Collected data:
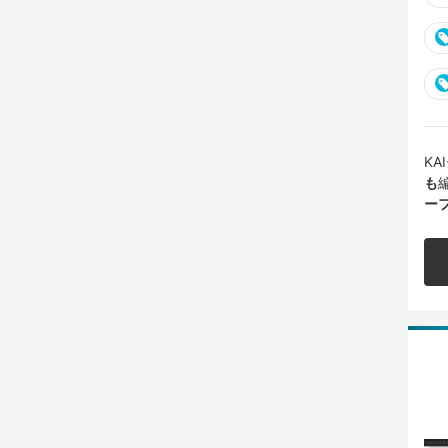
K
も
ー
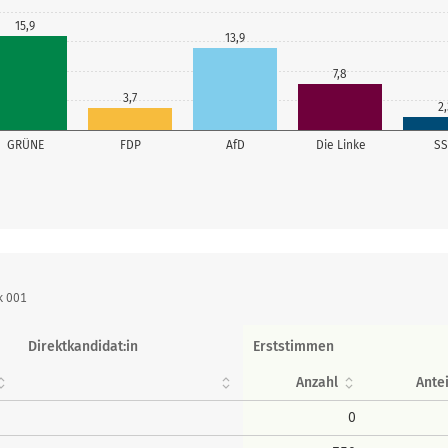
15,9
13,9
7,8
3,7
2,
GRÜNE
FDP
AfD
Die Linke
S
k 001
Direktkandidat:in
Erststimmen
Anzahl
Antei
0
---
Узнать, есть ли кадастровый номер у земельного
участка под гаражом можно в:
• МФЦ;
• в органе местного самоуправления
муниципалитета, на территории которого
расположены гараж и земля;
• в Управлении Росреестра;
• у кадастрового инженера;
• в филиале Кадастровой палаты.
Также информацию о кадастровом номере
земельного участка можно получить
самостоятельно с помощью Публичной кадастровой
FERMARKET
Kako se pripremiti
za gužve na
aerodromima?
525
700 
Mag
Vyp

_YOUR TASK_:
Your answer should be only the number of lines, in the entries above, that include "земельного".

_COMPLETED EXERCISE_:
2